## [TASK DETAILS]
Pull out every line with the word "https" from the entries below.

## [INFORMATION]
[Start of section]
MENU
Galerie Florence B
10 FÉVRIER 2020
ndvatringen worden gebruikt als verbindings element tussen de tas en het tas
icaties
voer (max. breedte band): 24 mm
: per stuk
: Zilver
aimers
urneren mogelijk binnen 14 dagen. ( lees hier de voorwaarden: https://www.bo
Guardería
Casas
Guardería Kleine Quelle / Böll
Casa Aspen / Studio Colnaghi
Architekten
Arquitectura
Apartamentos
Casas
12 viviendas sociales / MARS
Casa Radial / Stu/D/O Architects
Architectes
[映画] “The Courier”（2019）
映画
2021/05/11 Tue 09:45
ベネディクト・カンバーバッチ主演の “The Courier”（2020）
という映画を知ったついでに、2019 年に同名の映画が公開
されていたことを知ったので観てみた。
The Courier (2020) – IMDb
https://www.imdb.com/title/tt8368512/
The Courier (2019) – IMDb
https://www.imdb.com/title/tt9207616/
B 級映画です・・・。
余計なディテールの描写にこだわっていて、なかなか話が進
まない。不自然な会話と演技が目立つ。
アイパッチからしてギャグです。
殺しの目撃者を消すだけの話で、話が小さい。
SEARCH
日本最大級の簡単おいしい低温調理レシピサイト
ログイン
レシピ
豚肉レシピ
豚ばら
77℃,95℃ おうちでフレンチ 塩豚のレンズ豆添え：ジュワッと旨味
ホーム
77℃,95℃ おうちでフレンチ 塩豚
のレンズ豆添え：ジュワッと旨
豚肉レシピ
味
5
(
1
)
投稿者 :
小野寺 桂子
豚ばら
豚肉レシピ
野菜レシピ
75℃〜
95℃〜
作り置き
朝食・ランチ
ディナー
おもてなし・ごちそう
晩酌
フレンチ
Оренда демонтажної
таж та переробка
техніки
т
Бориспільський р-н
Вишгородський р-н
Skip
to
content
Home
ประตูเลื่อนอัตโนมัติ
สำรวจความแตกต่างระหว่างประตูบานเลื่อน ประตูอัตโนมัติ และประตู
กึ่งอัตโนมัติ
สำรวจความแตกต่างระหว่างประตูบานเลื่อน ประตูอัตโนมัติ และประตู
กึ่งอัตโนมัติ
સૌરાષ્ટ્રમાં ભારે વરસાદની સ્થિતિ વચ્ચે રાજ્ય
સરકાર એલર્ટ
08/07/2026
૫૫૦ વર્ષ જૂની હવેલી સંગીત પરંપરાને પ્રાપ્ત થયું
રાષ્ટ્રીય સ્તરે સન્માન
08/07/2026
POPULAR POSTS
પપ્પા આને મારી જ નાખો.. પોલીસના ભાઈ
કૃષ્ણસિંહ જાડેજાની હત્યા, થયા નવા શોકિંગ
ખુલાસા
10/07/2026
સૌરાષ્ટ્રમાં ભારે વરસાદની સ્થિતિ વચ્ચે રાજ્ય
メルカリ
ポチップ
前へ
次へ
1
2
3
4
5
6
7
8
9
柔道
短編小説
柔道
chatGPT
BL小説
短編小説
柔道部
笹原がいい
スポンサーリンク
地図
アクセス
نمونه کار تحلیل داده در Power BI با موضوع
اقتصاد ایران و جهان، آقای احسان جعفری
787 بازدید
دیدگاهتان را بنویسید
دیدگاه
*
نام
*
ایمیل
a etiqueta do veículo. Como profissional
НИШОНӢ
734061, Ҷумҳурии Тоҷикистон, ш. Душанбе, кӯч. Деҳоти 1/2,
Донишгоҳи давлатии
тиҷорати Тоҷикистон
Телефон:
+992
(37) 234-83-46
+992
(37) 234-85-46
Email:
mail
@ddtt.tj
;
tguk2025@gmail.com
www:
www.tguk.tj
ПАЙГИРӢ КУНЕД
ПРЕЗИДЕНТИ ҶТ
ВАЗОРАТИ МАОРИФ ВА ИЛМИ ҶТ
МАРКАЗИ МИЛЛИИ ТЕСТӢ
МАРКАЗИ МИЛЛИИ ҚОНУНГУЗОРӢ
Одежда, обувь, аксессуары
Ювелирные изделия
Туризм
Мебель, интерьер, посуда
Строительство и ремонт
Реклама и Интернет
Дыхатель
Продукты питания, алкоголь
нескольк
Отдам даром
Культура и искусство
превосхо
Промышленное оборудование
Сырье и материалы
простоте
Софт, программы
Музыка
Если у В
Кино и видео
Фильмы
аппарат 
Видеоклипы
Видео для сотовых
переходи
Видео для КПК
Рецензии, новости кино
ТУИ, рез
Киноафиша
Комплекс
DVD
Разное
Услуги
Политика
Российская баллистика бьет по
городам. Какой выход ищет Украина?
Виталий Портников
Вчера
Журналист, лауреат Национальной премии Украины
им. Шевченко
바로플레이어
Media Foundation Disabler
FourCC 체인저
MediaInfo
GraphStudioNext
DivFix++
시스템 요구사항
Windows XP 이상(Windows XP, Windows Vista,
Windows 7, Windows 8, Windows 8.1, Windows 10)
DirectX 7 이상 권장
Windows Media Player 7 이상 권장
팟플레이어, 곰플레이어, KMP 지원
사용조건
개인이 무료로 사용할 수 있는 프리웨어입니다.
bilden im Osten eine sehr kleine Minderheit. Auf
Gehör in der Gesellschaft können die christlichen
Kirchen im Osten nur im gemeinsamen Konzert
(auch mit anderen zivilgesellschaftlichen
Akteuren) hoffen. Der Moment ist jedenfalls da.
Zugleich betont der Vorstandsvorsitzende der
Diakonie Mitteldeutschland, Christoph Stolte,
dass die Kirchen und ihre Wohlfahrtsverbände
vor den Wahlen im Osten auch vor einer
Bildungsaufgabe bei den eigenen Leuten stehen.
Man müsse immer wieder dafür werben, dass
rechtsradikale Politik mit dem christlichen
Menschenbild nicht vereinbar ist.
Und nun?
[End of section]
## [RESULT OF THE TASK]
urneren mogelijk binnen 14 dagen. ( lees hier de voorwaarden: https://www.bo
https://www.imdb.com/title/tt8368512/
https://www.imdb.com/title/tt9207616/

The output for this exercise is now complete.